‘She left us at the busiest time ever,’ say Schumacher and Majidi
Zaha Hadid Architects is in good shape to survive the sudden death of its founder, Patrik Schumacher and Mouzhan Majidi have said.
The office is the busiest it’s ever been and there are plans to expand, they said in an interview with the New York Times.
“We want to tell the world that we’re still a viable, vibrant address for major work of cultural importance,” Schumacher said.
Hadid’s right-hand man from the practice’s earliest days in 1980, he said he now intends to move into the figurehead role, saying: “My ambition is to become more visible as a leader of the field to clients.”
The joint interview is part of a concerted effort by ZHA to demonstrate its determination to survive the loss of its charismatic founder. It issued a press release today announcing the opening of its Salerno Maritime Terminal in Italy (illustrated) and another on Thursday about construction getting under way for a new exhibition hall at NürnbergMesse convention centre in Germany.
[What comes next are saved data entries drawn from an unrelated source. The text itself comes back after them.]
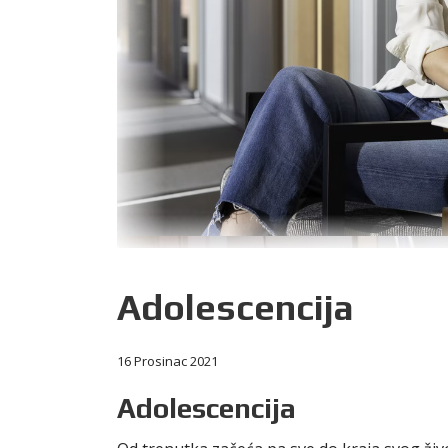
Adolescencija
16 Prosinac 2021
Adolescencija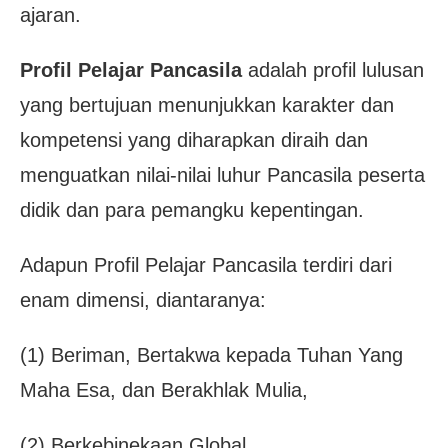
ajaran.
Profil Pelajar Pancasila
adalah profil lulusan
yang bertujuan menunjukkan karakter dan
kompetensi yang diharapkan diraih dan
menguatkan nilai-nilai luhur Pancasila peserta
didik dan para pemangku kepentingan.
Adapun Profil Pelajar Pancasila terdiri dari
enam dimensi, diantaranya:
(1) Beriman, Bertakwa kepada Tuhan Yang
Maha Esa, dan Berakhlak Mulia,
(2) Berkebinekaan Global,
Last week it put out a statement thanking people for their messages of support and pointing out that it had 36 projects in 21 countries on its books.
Chief executive Mouzhan Majidi, who joined from Foster’s last spring, said there was a “high level of determination” to complete them all.
He told the New York Times: “She left us at the busiest time ever… We feel very confident that we will carry on and go forward with her vision and her legacy and the experimental research she established in the office.”
While Hadid was the figurehead, the work was a joint effort, putting them in a strong position as they faced an uncertain future, he said, adding: “It’s not the master architect who dictates and says, ‘Go and deliver it.’ It’s a collective, it’s a team.”
The practice recently opened an office in New York and is looking to add studios in Mexico City and Dubai, the New York Times reported. It is also keen to expand into aviation after winning Beijing Airport.